▸ What is needed
Every record must be repeated precisely as it stands.

▸ Collected data
========
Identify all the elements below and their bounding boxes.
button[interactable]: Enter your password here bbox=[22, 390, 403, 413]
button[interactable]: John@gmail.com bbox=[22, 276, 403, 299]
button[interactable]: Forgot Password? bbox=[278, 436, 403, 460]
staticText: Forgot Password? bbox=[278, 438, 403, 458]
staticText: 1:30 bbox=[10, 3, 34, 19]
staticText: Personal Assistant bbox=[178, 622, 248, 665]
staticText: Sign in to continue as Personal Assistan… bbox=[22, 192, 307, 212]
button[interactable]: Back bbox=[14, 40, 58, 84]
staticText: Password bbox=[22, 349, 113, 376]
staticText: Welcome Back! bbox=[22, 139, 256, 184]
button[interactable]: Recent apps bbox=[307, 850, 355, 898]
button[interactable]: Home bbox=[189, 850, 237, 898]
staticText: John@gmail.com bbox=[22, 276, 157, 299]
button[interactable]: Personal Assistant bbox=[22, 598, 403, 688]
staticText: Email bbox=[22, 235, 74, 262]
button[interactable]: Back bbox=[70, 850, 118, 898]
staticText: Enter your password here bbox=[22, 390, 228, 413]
========
▸ Completed exercise
Identify all the elements below and their bounding boxes.
button[interactable]: Enter your password here bbox=[22, 390, 403, 413]
button[interactable]: John@gmail.com bbox=[22, 276, 403, 299]
button[interactable]: Forgot Password? bbox=[278, 436, 403, 460]
staticText: Forgot Password? bbox=[278, 438, 403, 458]
staticText: 1:30 bbox=[10, 3, 34, 19]
staticText: Personal Assistant bbox=[178, 622, 248, 665]
staticText: Sign in to continue as Personal Assistan… bbox=[22, 192, 307, 212]
button[interactable]: Back bbox=[14, 40, 58, 84]
staticText: Password bbox=[22, 349, 113, 376]
staticText: Welcome Back! bbox=[22, 139, 256, 184]
button[interactable]: Recent apps bbox=[307, 850, 355, 898]
button[interactable]: Home bbox=[189, 850, 237, 898]
staticText: John@gmail.com bbox=[22, 276, 157, 299]
button[interactable]: Personal Assistant bbox=[22, 598, 403, 688]
staticText: Email bbox=[22, 235, 74, 262]
button[interactable]: Back bbox=[70, 850, 118, 898]
staticText: Enter your password here bbox=[22, 390, 228, 413]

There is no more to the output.